* What is expected *
Repeat the listing exactly. Do not carry over any pictures.

* Supplied records *
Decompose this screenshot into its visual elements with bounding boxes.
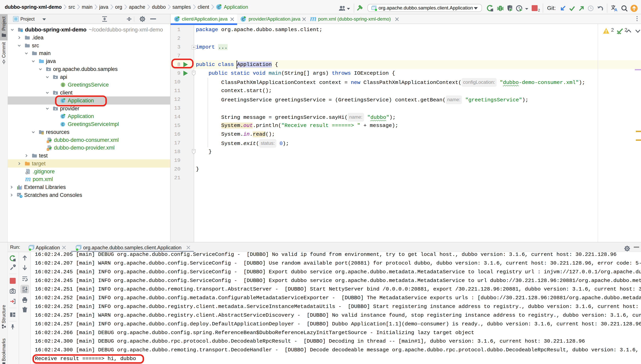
svg-text:C: C xyxy=(62,115,64,119)
svg-text:<: < xyxy=(47,148,48,151)
svg-text:C: C xyxy=(62,122,64,126)
svg-text:A: A xyxy=(614,7,618,12)
svg-text:I: I xyxy=(62,83,64,87)
svg-text:<: < xyxy=(47,140,48,143)
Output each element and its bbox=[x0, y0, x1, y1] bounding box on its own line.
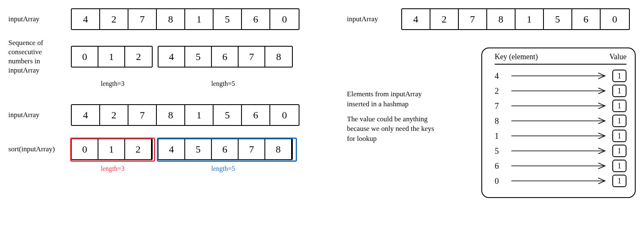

* Exercise answer *
Decompose this screenshot into its visual elements with bounding boxes.
svg-text:C: C xyxy=(62,115,64,119)
svg-text:<: < xyxy=(47,148,48,151)
svg-text:C: C xyxy=(62,122,64,126)
svg-text:A: A xyxy=(614,7,618,12)
svg-text:I: I xyxy=(62,83,64,87)
svg-text:<: < xyxy=(47,140,48,143)
Output each element and its bbox=[x0, y0, x1, y1] bounding box on its own line.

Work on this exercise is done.